Asthma and COPD are major health problems but are still largely underdiagnosed and undertreated. The role of general practitioners (GPs) is pivotal in the early diagnosis of these diseases, widely recognized as a crucial step in reducing management costs and improving quality of life. Spirometry is the standard method for reaching an accurate diagnosis of asthma and COPD. The use of peak flow meters could be a simple alternative for GPs, but there is no evidence that they can be a reliable tool in the diagnosis of asthma. more
The use of spirometry in general practice has been actively investigated in recent years with conflicting results in the different settings. According to some authors, spirometry in general practice may reduce the underdiagnosis or misdiagnosis, of chronic respiratory disorders. A consensus statement of the National Lung Health Education Program recommends the development, validation, and implementation of office spirometry in the primary care setting. An article on the Differential Diagnosis Between Asthma and COPD study demonstrated that early detection of COPD in general practice is significantly improved by office spirometry.
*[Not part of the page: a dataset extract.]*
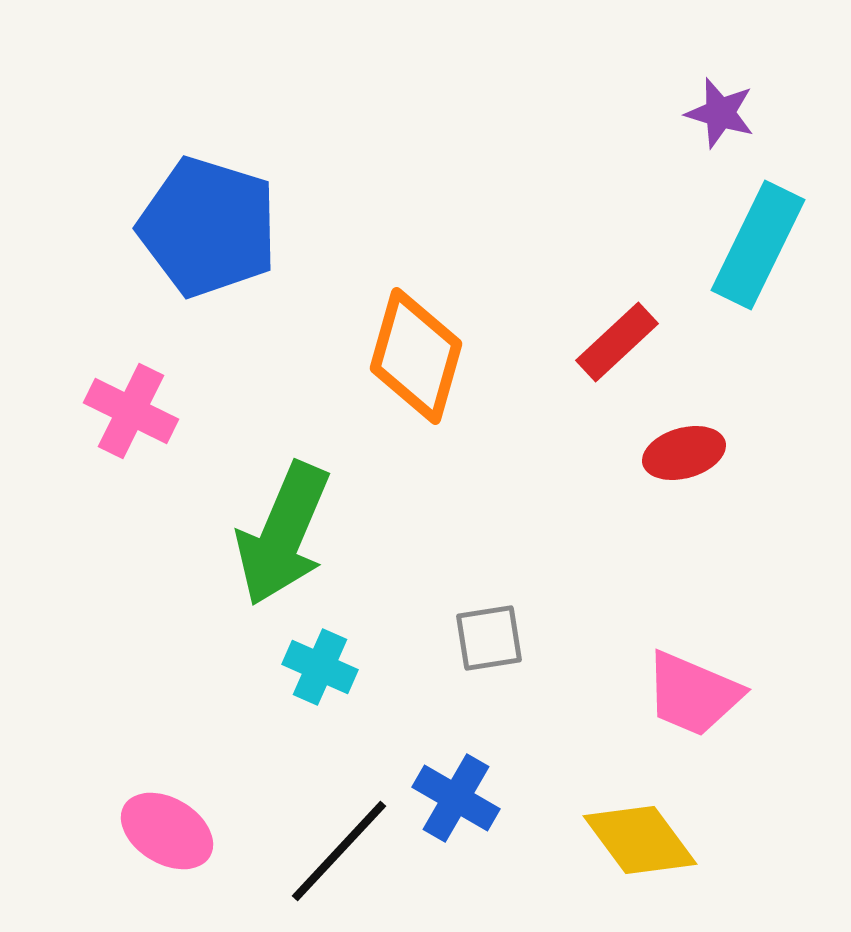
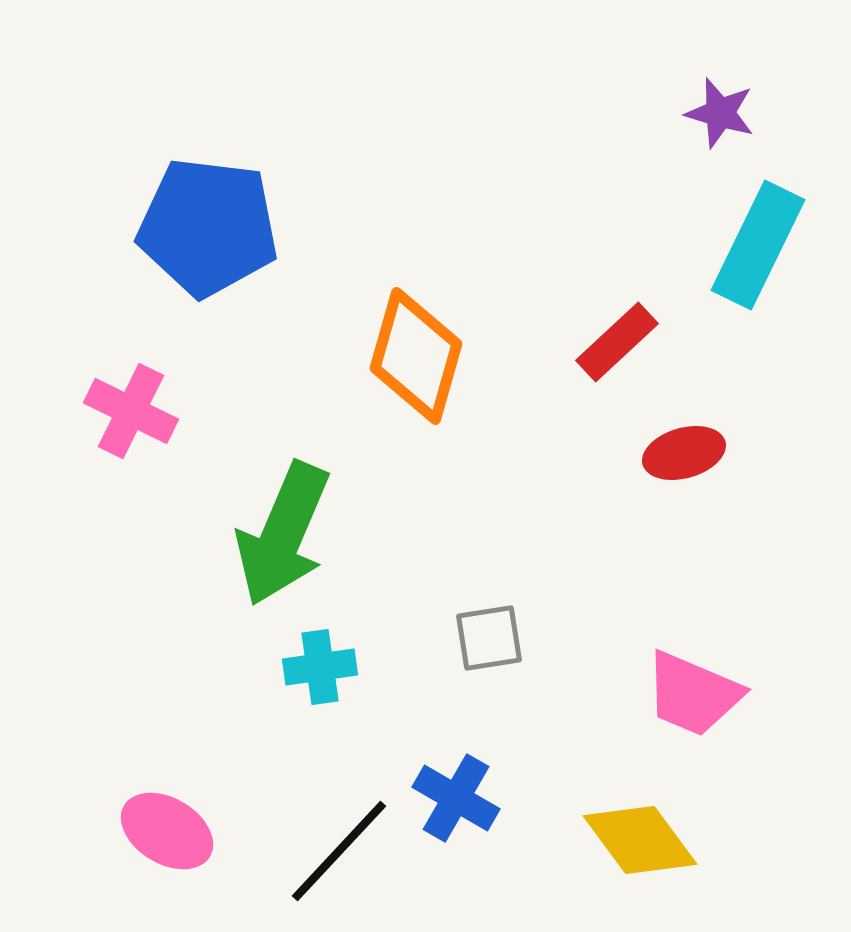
blue pentagon: rotated 10 degrees counterclockwise
cyan cross: rotated 32 degrees counterclockwise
One peculiarity of the different studies reporting positive results concerning office spirometry is the limited number of GPs involved, and the strict control of the protocol and methodology by specialist personnel. The collaboration in general practice of nonphysicians, such as respiratory nurses and medical undergraduates, seems to render the use of office spirometry more feasible and useful in the diagnosis of COPD. On a larger scale, a study of 33 GPs in Japan and > 1,000 patients showed a good impact of office spirometry in COPD diagnosis.
Technical issues and present levels of standardization, however, do not guarantee as yet the full reliability of office spirometry, despite the easy-to-use and affordable sophisticated devices available today. In countries where efforts to implement office spirometry have been made on a large scale, wide regional variations have been reported in the frequency of utilization and appropriateness., Thiadens et al demonstrated that approximately one half of subjects with a history of persistent cough are affected by asthma or COPD, and most cases can be identified only with history and objective examination.
It is quite obvious that since local health policies, organizations, and resources influence the practice of GPs, the applicability on a large scale of the different protocols described in the literature requires trials for implementation at the local level. The aim of this study was to assess in a very large number of general practices in Italy, the feasibility of office spirometry on a day-by-day basis and, as a primary end point, to verify whether conventional evaluation (history and physical examination) followed by spirometry may be better than conventional evaluation alone in identifying patients with different chronic obstructive airways disorders.